Dünyanın gözünün içine baka baka 1,6 milyon metrekarelik Doğu Türkistan toprağını izole eden Çin, bölgede yaşayan Müslümanlar’ı sebepsiz yere rehin alıyor, işkenceye maruz bırakıyor ve katlediyor. Asimilasyonun hafif kaldığı bunca zulüm karşısında sessiz kalmanın vebali bir yana tarihi, etnik, kültürel ve dini bağlarımızın gereği olarak acilen laf değil çözüm üretmek gerekiyor. Özellikle Türkiye’nin devlet gücüyle Çin’e karşı izleyeceği politikaların bu süreçte üstleneceği rol hayati önem taşıyor.

Uygur Akademisi’nin Doğu Türkistan raporu

Türkiye’nin Çin’e karşı hassasiyetlerini ortaya koyan bir Doğu Türkistan politikası olmalıdır.
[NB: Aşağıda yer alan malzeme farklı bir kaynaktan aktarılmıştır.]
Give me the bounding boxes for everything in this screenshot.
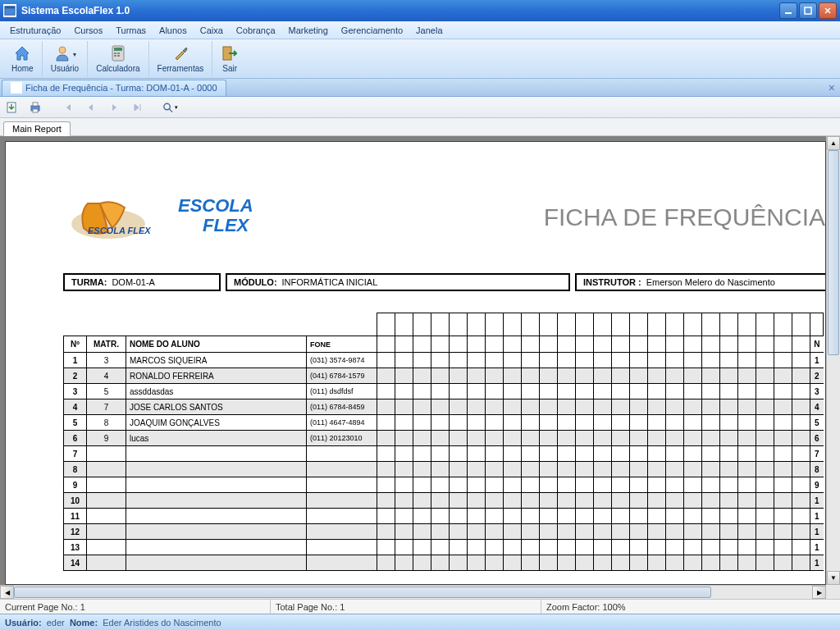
document-icon [11, 82, 22, 94]
menu-gerenciamento[interactable]: Gerenciamento [335, 24, 409, 37]
prev-page-button[interactable] [82, 98, 100, 116]
scroll-thumb-horizontal[interactable] [14, 587, 711, 598]
maximize-button[interactable] [799, 2, 817, 19]
svg-point-16 [164, 103, 171, 110]
svg-rect-2 [785, 12, 792, 14]
table-row: 99 [64, 477, 824, 493]
usuario-button[interactable]: ▾ Usuário [43, 41, 88, 77]
print-button[interactable] [26, 98, 44, 116]
instrutor-box: INSTRUTOR : Emerson Melero do Nascimento [575, 273, 825, 291]
calculadora-button[interactable]: Calculadora [88, 41, 148, 77]
menu-cursos[interactable]: Cursos [67, 24, 109, 37]
menu-turmas[interactable]: Turmas [109, 24, 153, 37]
table-row: 69lucas(011) 201230106 [64, 431, 824, 446]
table-row: 47JOSE CARLOS SANTOS(011) 6784-84594 [64, 399, 824, 415]
user-statusbar: Usuário: eder Nome: Eder Aristides do Na… [0, 614, 840, 630]
table-row: 141 [64, 555, 824, 571]
table-row: 131 [64, 540, 824, 555]
document-tab-bar: Ficha de Frequência - Turma: DOM-01-A - … [0, 79, 840, 97]
main-report-tab[interactable]: Main Report [3, 121, 71, 136]
svg-rect-9 [114, 55, 116, 57]
svg-rect-7 [114, 52, 116, 54]
ferramentas-button[interactable]: Ferramentas [149, 41, 213, 77]
chevron-down-icon: ▾ [175, 104, 178, 111]
turma-box: TURMA: DOM-01-A [63, 273, 221, 291]
tools-icon [171, 44, 189, 62]
scroll-down-arrow[interactable]: ▼ [827, 571, 840, 585]
svg-rect-14 [33, 103, 38, 106]
home-label: Home [11, 64, 34, 73]
modulo-box: MÓDULO: INFORMÁTICA INICIAL [226, 273, 570, 291]
svg-point-4 [59, 47, 66, 53]
report-viewer: ESCOLA FLEX ESCOLA FLEX FICHA DE FREQUÊN… [0, 136, 840, 599]
svg-rect-10 [117, 55, 120, 57]
minimize-button[interactable] [779, 2, 797, 19]
vertical-scrollbar[interactable]: ▲ ▼ [826, 136, 840, 585]
report-tab-bar: Main Report [0, 118, 840, 136]
sair-label: Sair [222, 64, 237, 73]
table-row: 77 [64, 446, 824, 462]
table-row: 88 [64, 462, 824, 477]
calculator-icon [109, 44, 127, 62]
menu-marketing[interactable]: Marketing [282, 24, 335, 37]
svg-rect-1 [5, 7, 15, 9]
close-button[interactable] [819, 2, 837, 19]
window-titlebar: Sistema EscolaFlex 1.0 [0, 0, 840, 21]
document-tab[interactable]: Ficha de Frequência - Turma: DOM-01-A - … [2, 80, 226, 96]
chevron-down-icon: ▾ [73, 51, 76, 58]
svg-rect-6 [114, 48, 122, 51]
table-row: 111 [64, 509, 824, 524]
app-icon [3, 4, 16, 17]
document-tab-title: Ficha de Frequência - Turma: DOM-01-A - … [25, 83, 217, 93]
menu-estruturacao[interactable]: Estruturação [3, 24, 67, 37]
first-page-button[interactable] [59, 98, 77, 116]
report-toolbar: ▾ [0, 97, 840, 118]
next-page-button[interactable] [105, 98, 123, 116]
menu-cobranca[interactable]: Cobrança [230, 24, 282, 37]
report-statusbar: Current Page No.: 1 Total Page No.: 1 Zo… [0, 599, 840, 614]
horizontal-scrollbar[interactable]: ◀ ▶ [0, 585, 826, 599]
scroll-corner [826, 585, 840, 599]
scroll-right-arrow[interactable]: ▶ [812, 586, 826, 599]
exit-icon [221, 44, 239, 62]
attendance-table: NºMATR.NOME DO ALUNOFONEN13MARCOS SIQUEI… [63, 313, 824, 571]
scroll-up-arrow[interactable]: ▲ [827, 136, 840, 150]
table-row: 13MARCOS SIQUEIRA(031) 3574-98741 [64, 353, 824, 368]
svg-rect-3 [805, 7, 811, 14]
menu-caixa[interactable]: Caixa [194, 24, 230, 37]
find-button[interactable]: ▾ [161, 98, 179, 116]
table-row: 58JOAQUIM GONÇALVES(011) 4647-48945 [64, 415, 824, 431]
home-button[interactable]: Home [3, 41, 43, 77]
info-boxes: TURMA: DOM-01-A MÓDULO: INFORMÁTICA INIC… [63, 273, 825, 291]
last-page-button[interactable] [128, 98, 146, 116]
logo-text: ESCOLA FLEX [178, 196, 253, 235]
table-row: 24RONALDO FERREIRA(041) 6784-15792 [64, 368, 824, 384]
report-title: FICHA DE FREQUÊNCIA [544, 203, 825, 231]
main-toolbar: Home ▾ Usuário Calculadora Ferramentas S… [0, 39, 840, 79]
logo-image: ESCOLA FLEX [63, 183, 162, 249]
table-row: 121 [64, 524, 824, 540]
ferramentas-label: Ferramentas [158, 64, 204, 73]
table-row: 101 [64, 493, 824, 509]
svg-text:ESCOLA FLEX: ESCOLA FLEX [88, 226, 151, 235]
menu-alunos[interactable]: Alunos [153, 24, 194, 37]
calculadora-label: Calculadora [96, 64, 139, 73]
menu-janela[interactable]: Janela [409, 24, 449, 37]
table-row: 35assddasdas(011) dsdfdsf3 [64, 384, 824, 399]
window-title: Sistema EscolaFlex 1.0 [21, 5, 779, 16]
scroll-thumb-vertical[interactable] [828, 150, 839, 355]
svg-rect-8 [117, 52, 120, 54]
usuario-label: Usuário [51, 64, 79, 73]
svg-rect-15 [33, 109, 38, 112]
document-tab-close[interactable]: × [829, 81, 835, 94]
scroll-left-arrow[interactable]: ◀ [0, 586, 14, 599]
main-menubar: Estruturação Cursos Turmas Alunos Caixa … [0, 21, 840, 39]
user-icon [53, 44, 71, 62]
sair-button[interactable]: Sair [212, 41, 247, 77]
export-button[interactable] [3, 98, 21, 116]
home-icon [13, 44, 31, 62]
Çin’in Doğu Türkistan’da kurduğu kampları ve başka insanlık dışı uygulamalarını özgürce araştırmak için Türkiye bir heyet göndermelidir.

Yurt dışında yaşayan binlerce Doğu Türkistanlı’nın ailesi ve yakınlarıyla iletişim kurabilmesi için Dışişleri Bakanlığı, Çin Büyükelçiliği ile görüşmelidir.
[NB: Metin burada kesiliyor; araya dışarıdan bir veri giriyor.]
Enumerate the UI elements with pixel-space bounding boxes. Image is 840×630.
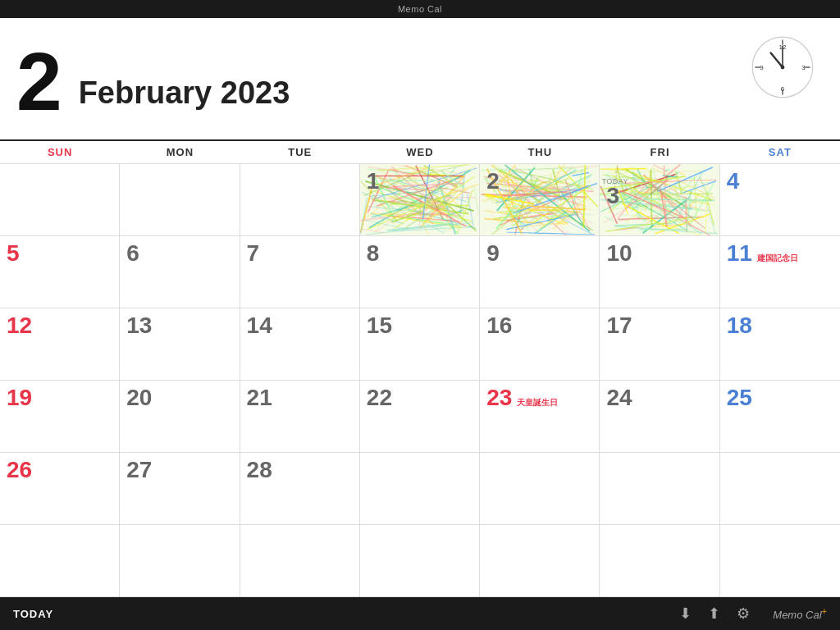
cal-cell[interactable]: 1 (360, 164, 480, 236)
cal-cell[interactable]: 25 (720, 381, 840, 453)
memocal-logo-bottom: Memo Cal+ (773, 606, 827, 621)
holiday-label: 建国記念日 (757, 253, 798, 262)
cal-cell[interactable]: 6 (120, 236, 240, 308)
cal-cell[interactable] (240, 525, 360, 597)
bottom-toolbar: TODAY ⬇ ⬆ ⚙ Memo Cal+ (0, 597, 840, 630)
cal-cell[interactable]: 28 (240, 453, 360, 525)
svg-text:3: 3 (801, 64, 806, 71)
cal-cell[interactable] (480, 453, 600, 525)
day-header-wed: WED (360, 141, 480, 163)
calendar-grid[interactable]: 12TODAY34567891011建国記念日12131415161718192… (0, 164, 840, 591)
cal-cell[interactable]: 24 (600, 381, 719, 453)
share-icon[interactable]: ⬆ (708, 605, 720, 623)
date-number: 23天皇誕生日 (486, 386, 592, 411)
date-number: 18 (727, 313, 833, 339)
cal-cell[interactable]: 2 (480, 164, 600, 236)
date-number: 3 (606, 184, 712, 209)
date-number: 4 (727, 169, 833, 194)
day-header-mon: MON (120, 141, 240, 163)
svg-text:6: 6 (781, 85, 785, 93)
date-number: 6 (126, 241, 232, 267)
cal-cell[interactable] (120, 164, 240, 236)
date-number: 11建国記念日 (727, 241, 833, 267)
cal-cell[interactable] (0, 525, 120, 597)
cal-cell[interactable]: 16 (480, 308, 600, 381)
cal-cell[interactable] (720, 525, 840, 597)
date-number: 25 (727, 386, 833, 411)
day-header-thu: THU (480, 141, 600, 163)
download-icon[interactable]: ⬇ (679, 605, 692, 623)
cal-cell[interactable]: 4 (720, 164, 840, 236)
date-number: 28 (247, 458, 353, 483)
day-header-sun: SUN (0, 141, 120, 163)
date-number: 13 (126, 313, 232, 339)
date-number: 21 (247, 386, 353, 411)
cal-cell[interactable] (720, 453, 840, 525)
date-number: 7 (247, 241, 353, 267)
date-number: 9 (486, 241, 592, 267)
cal-cell[interactable] (240, 164, 360, 236)
cal-cell[interactable]: 19 (0, 381, 120, 453)
date-number: 1 (367, 169, 472, 194)
cal-cell[interactable] (600, 453, 719, 525)
svg-point-11 (781, 66, 785, 70)
cal-cell[interactable]: 9 (480, 236, 600, 308)
cal-cell[interactable]: 18 (720, 308, 840, 381)
date-number: 19 (7, 386, 112, 411)
date-number: 5 (7, 241, 112, 267)
date-number: 2 (486, 169, 592, 194)
cal-cell[interactable] (360, 453, 480, 525)
date-number: 27 (126, 458, 232, 483)
title-bar: Memo Cal (0, 0, 840, 18)
cal-cell[interactable]: 7 (240, 236, 360, 308)
cal-cell[interactable] (600, 525, 719, 597)
toolbar-icons: ⬇ ⬆ ⚙ Memo Cal+ (679, 605, 827, 623)
memocal-plus: + (822, 606, 827, 616)
cal-cell[interactable]: 17 (600, 308, 719, 381)
cal-cell[interactable]: 10 (600, 236, 719, 308)
cal-cell[interactable] (0, 164, 120, 236)
cal-cell[interactable]: 13 (120, 308, 240, 381)
cal-cell[interactable] (480, 525, 600, 597)
cal-cell[interactable]: 22 (360, 381, 480, 453)
cal-cell[interactable]: 12 (0, 308, 120, 381)
date-number: 20 (126, 386, 232, 411)
cal-cell[interactable]: 20 (120, 381, 240, 453)
date-number: 17 (606, 313, 712, 339)
cal-cell[interactable]: 26 (0, 453, 120, 525)
settings-icon[interactable]: ⚙ (737, 605, 750, 623)
date-number: 8 (367, 241, 472, 267)
date-number: 12 (7, 313, 112, 339)
cal-cell[interactable] (120, 525, 240, 597)
cal-cell[interactable] (360, 525, 480, 597)
svg-text:9: 9 (760, 64, 764, 71)
day-header-fri: FRI (600, 141, 719, 163)
day-header-tue: TUE (240, 141, 360, 163)
date-number: 16 (486, 313, 592, 339)
day-header-sat: SAT (720, 141, 840, 163)
clock: 12 3 6 9 (750, 34, 815, 100)
app-title: Memo Cal (398, 4, 442, 14)
today-button[interactable]: TODAY (13, 608, 53, 620)
calendar-header: 2 February 2023 12 3 6 9 (0, 18, 840, 139)
cal-cell[interactable]: 11建国記念日 (720, 236, 840, 308)
cal-cell[interactable]: 5 (0, 236, 120, 308)
month-number: 2 (16, 40, 62, 122)
date-number: 22 (367, 386, 472, 411)
cal-cell[interactable]: 23天皇誕生日 (480, 381, 600, 453)
date-number: 26 (7, 458, 112, 483)
clock-svg: 12 3 6 9 (750, 34, 815, 100)
date-number: 14 (247, 313, 353, 339)
date-number: 24 (606, 386, 712, 411)
date-number: 10 (606, 241, 712, 267)
cal-cell[interactable]: 14 (240, 308, 360, 381)
cal-cell[interactable]: 21 (240, 381, 360, 453)
cal-cell[interactable]: 8 (360, 236, 480, 308)
month-name: February 2023 (79, 51, 290, 111)
cal-cell[interactable]: 27 (120, 453, 240, 525)
day-headers: SUNMONTUEWEDTHUFRISAT (0, 139, 840, 164)
cal-cell[interactable]: TODAY3 (600, 164, 719, 236)
holiday-label: 天皇誕生日 (517, 398, 558, 407)
date-number: 15 (367, 313, 472, 339)
cal-cell[interactable]: 15 (360, 308, 480, 381)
Çin rejimi tarafından rehin alınan Türk vatandaşlarıyla eş ve akrabalarının bir an önce Türkiye’ye getirilmesi için adımlar atılmalıdır.

Hiçbir Doğu Türkistanlı, gerekçesi ne olursa olsun, Çin’e iade edilmemesi yönünde resmi yasa çıkartılmalıdır.

Türkiye’de ana akım medyalarda Doğu Türkistan hakkında program ve haberlerin yapılmasına izin verilmelidir.

Türkiye’de devlet tarafından sorunların tespiti ve çözüm üretmek için Doğu Türkistan Araştırma Merkezi kurulmalıdır.

Türkiye liderliğinde İslam İşbirliği Teşkilatı’nda Doğu Türkistan Komisyonu kurularak dini baskılara karşı mücadele verilmelidir.

Türkiye liderliğince Türk Konseyi’nde Doğu Türkistan Komisyonu kurularak etnik baskılara çözüm üretilmelidir

Eşleri ve velileri Doğu Türkistan’da kamplarda ve ceza evlerinde olan kadınlara ve çocuklara sosyal yardım yapılmalıdır.